Aim of the task: From the data that follows, set down exactly the lines from the one with "Computer Science" through the one with "Pehrson of Chinook, MT;", counting both. Pictures stay out.
START Task input
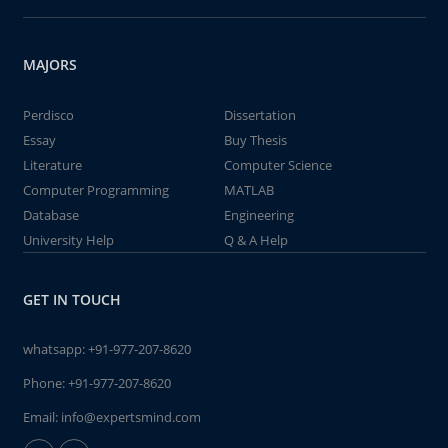
MAJORS
Perdisco
Dissertation
Essay
Buy Thesis
Literature
Computer Science
Computer Programming
MATLAB
Database
Engineering
University Help
Q & A Help
GET IN TOUCH
whatsapp:
+91-977-207-8620
Phone:
+91-977-207-8620
Email:
info@expertsmind.com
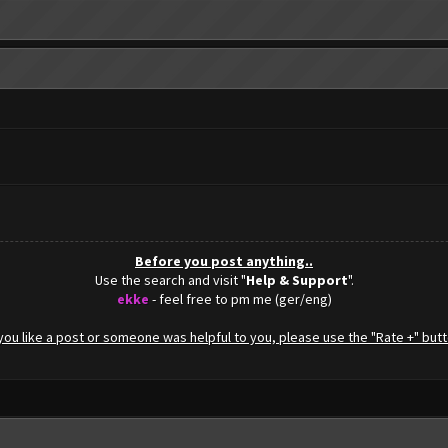
Before you post anything..
Use the search and visit "
Help & Support
".
ekke
- feel free to pm me (ger/eng)
f you like a post or someone was helpful to you, please use the "Rate +" butt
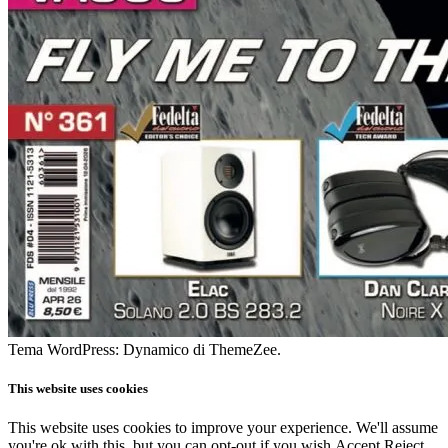
Tema WordPress: Dynamico di ThemeZee.
This website uses cookies
This website uses cookies to improve your experience. We'll assume
you're ok with this, but you can opt-out if you wish.
Accept
Reject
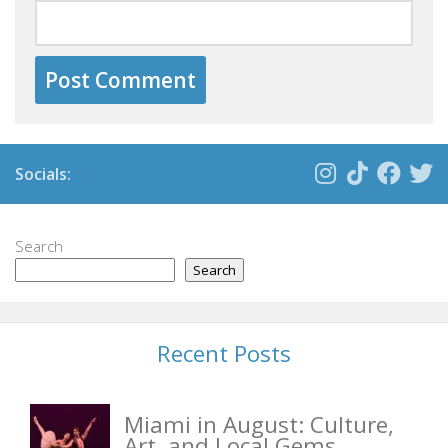
Socials:
Search
Search
Recent Posts
Miami in August: Culture,
Art, and Local Gems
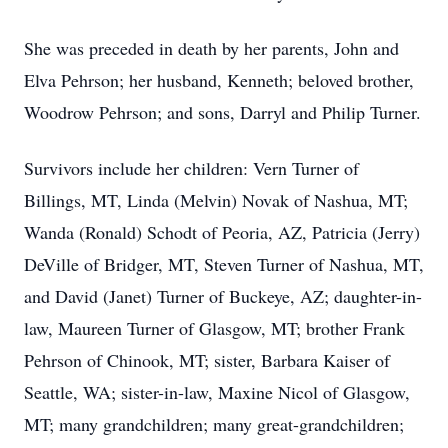
She was preceded in death by her parents, John and
Elva Pehrson; her husband, Kenneth; beloved brother,
Woodrow Pehrson; and sons, Darryl and Philip Turner.
Survivors include her children: Vern Turner of
Billings, MT, Linda (Melvin) Novak of Nashua, MT;
Wanda (Ronald) Schodt of Peoria, AZ, Patricia (Jerry)
DeVille of Bridger, MT, Steven Turner of Nashua, MT,
and David (Janet) Turner of Buckeye, AZ; daughter-in-
law, Maureen Turner of Glasgow, MT; brother Frank
Pehrson of Chinook, MT; sister, Barbara Kaiser of
Seattle, WA; sister-in-law, Maxine Nicol of Glasgow,
MT; many grandchildren; many great-grandchildren;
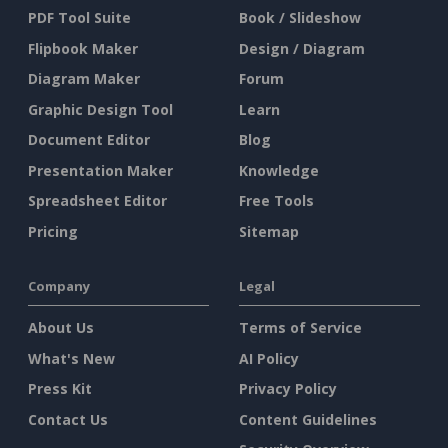
PDF Tool Suite
Book / Slideshow
Flipbook Maker
Design / Diagram
Diagram Maker
Forum
Graphic Design Tool
Learn
Document Editor
Blog
Presentation Maker
Knowledge
Spreadsheet Editor
Free Tools
Pricing
Sitemap
Company
Legal
About Us
Terms of Service
What's New
AI Policy
Press Kit
Privacy Policy
Contact Us
Content Guidelines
END Task input
Answer to this exercise:
Computer Science
Computer Programming
MATLAB
Database
Engineering
University Help
Q & A Help
GET IN TOUCH
whatsapp:
+91-977-207-8620
Phone:
+91-977-207-8620
Email:
info@expertsmind.com
Before you post anything..
Use the search and visit "
Help & Support
".
ekke
- feel free to pm me (ger/eng)
f you like a post or someone was helpful to you, please use the "Rate +" butt
Tema WordPress: Dynamico di ThemeZee.
This website uses cookies
This website uses cookies to improve your experience. We'll assume
you're ok with this, but you can opt-out if you wish.
Accept
Reject
Socials:
Search
Search
Recent Posts
Miami in August: Culture,
Art, and Local Gems
She was preceded in death by her parents, John and
Elva Pehrson; her husband, Kenneth; beloved brother,
Woodrow Pehrson; and sons, Darryl and Philip Turner.
Survivors include her children: Vern Turner of
Billings, MT, Linda (Melvin) Novak of Nashua, MT;
Wanda (Ronald) Schodt of Peoria, AZ, Patricia (Jerry)
DeVille of Bridger, MT, Steven Turner of Nashua, MT,
and David (Janet) Turner of Buckeye, AZ; daughter-in-
law, Maureen Turner of Glasgow, MT; brother Frank
Pehrson of Chinook, MT; sister, Barbara Kaiser of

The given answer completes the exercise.